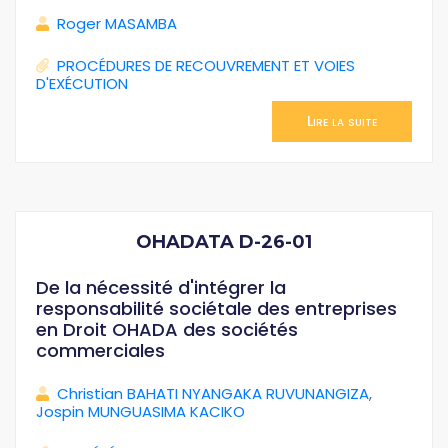
Roger MASAMBA
PROCÉDURES DE RECOUVREMENT ET VOIES
D'EXÉCUTION
Lire la suite
OHADATA D-26-01
De la nécessité d'intégrer la
responsabilité sociétale des entreprises
en Droit OHADA des sociétés
commerciales
Christian BAHATI NYANGAKA RUVUNANGIZA
,
Jospin MUNGUASIMA KACIKO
+---+
#### WORK ORDER:
For this exercise, copy the lines from the one that contains "responsabilité sociétale des entreprises" through the last line of the records, exactly and only those.

#### EXERCISE ANSWER:
responsabilité sociétale des entreprises
en Droit OHADA des sociétés
commerciales
Christian BAHATI NYANGAKA RUVUNANGIZA
,
Jospin MUNGUASIMA KACIKO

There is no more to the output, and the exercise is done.